Some time ago, we wouldn’t even be able to imagine a thing as a microbiota. Only because of the advances in molecular genetics are we able to identify them. What it is is a genome of the 100,000 billion bacteria that colonize our digestive tract. That’s 10 times more than the number of cells a human body has. To further elaborate, it’s a complex ecosystem of more than 1014 microorganisms present in our digestive tract. Firmicutes and Bacteroidetes represent nearly 70% of the total human microbiota. They’re essential to the human immune system, defending pathogens, energy recovery, and more.
Want to learn more? Read on about this from Prof. Francisca Joly.
Thanks to advances in molecular genetics, it has become possible to describe the genome of the 100,000 billion bacteria that colonize our digestive tract. This world that used to be called intestinal flora is now called microbiota (from the Greek: “small” and “living”).

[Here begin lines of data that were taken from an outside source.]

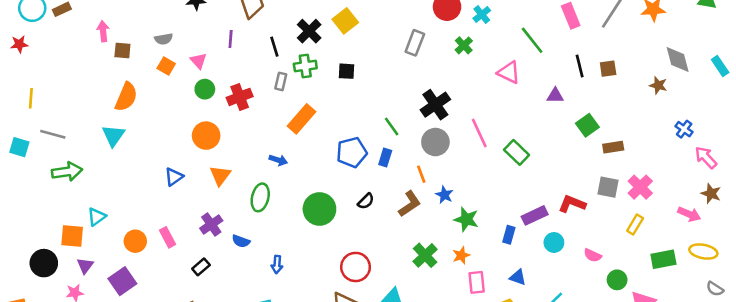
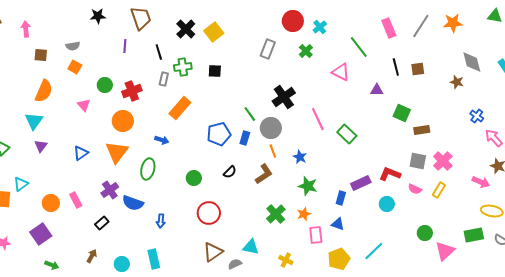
pink arrow: (103, 31) -> (26, 29), moved
black cross: (309, 31) -> (186, 29), moved
pink triangle: (198, 61) -> (84, 105), moved
green square: (587, 125) -> (402, 113), turned -30
orange circle: (206, 136) -> (123, 121), moved
gray circle: (435, 142) -> (271, 128), moved
orange triangle: (220, 176) -> (117, 152), size x1.4
blue star: (444, 195) -> (300, 157), moved
green circle: (319, 209) -> (194, 178), size x0.6
blue semicircle: (241, 241) -> (133, 203), size x1.5
cyan circle: (554, 242) -> (387, 204), moved
pink semicircle: (593, 255) -> (415, 189), moved
green rectangle: (663, 259) -> (474, 235), moved
purple triangle: (85, 266) -> (41, 146), moved
red circle: (356, 267) -> (209, 213), moved
blue triangle: (518, 277) -> (338, 224), moved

This human intestinal microbiota thus describes a complex ecosystem of more than 1014 microorganisms (mainly bacteria) present in our digestive tract and comprising several thousand different species. Its composition is variable along the digestive tract, with the bacterial load increasing the closer you get to the colon. With the development of new analysis techniques in particular genetics, spectacular progress has been made in the understanding of this ecosystem. Three major phylogenetic groups or phyla (Firmicutes, Bacteroidetes, and Actinobacteria) and six bacterial genera (Bacteroides, Eubacterium, Clostridium, Enteroccocus Bifidobacterium, and Lactobacillus) bring together 90% of bacterial species in all individuals. Firmicutes and Bacteroidetes are the most abundant and represent nearly 70% of the total human microbiota.
The microbiota is essential in defending against pathogens, educating the immune system, immunomodulation, energy recovery, epithelial renewal and maintenance of metabolic balance. Even though the composition of the microbiota is quite specific to an individual, the metabolic functions carried by this microbiota are preserved among healthy men. Thus the intestinal microbiota is a reservoir of bacterial functions common to a large majority of us.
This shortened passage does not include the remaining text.